About this exercise:
Repeat the entries that follow verbatim, without any of their pictures.

Data to use:

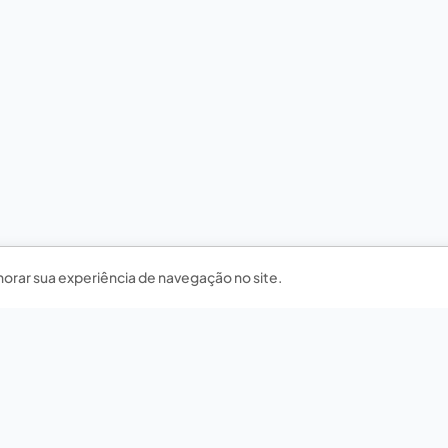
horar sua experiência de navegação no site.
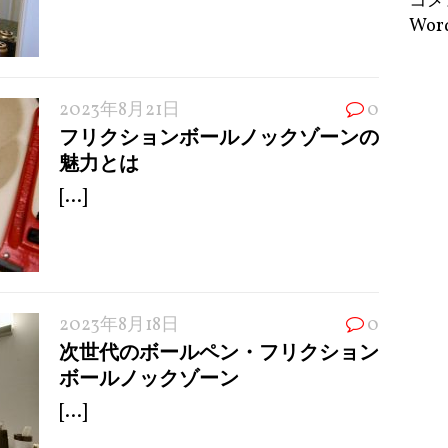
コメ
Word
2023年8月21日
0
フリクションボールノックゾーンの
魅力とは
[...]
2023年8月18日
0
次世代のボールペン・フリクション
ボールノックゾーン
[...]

Answer box:
horar sua experiência de navegação no site.
コメ
Word
2023年8月21日
0
フリクションボールノックゾーンの
魅力とは
[...]
2023年8月18日
0
次世代のボールペン・フリクション
ボールノックゾーン
[...]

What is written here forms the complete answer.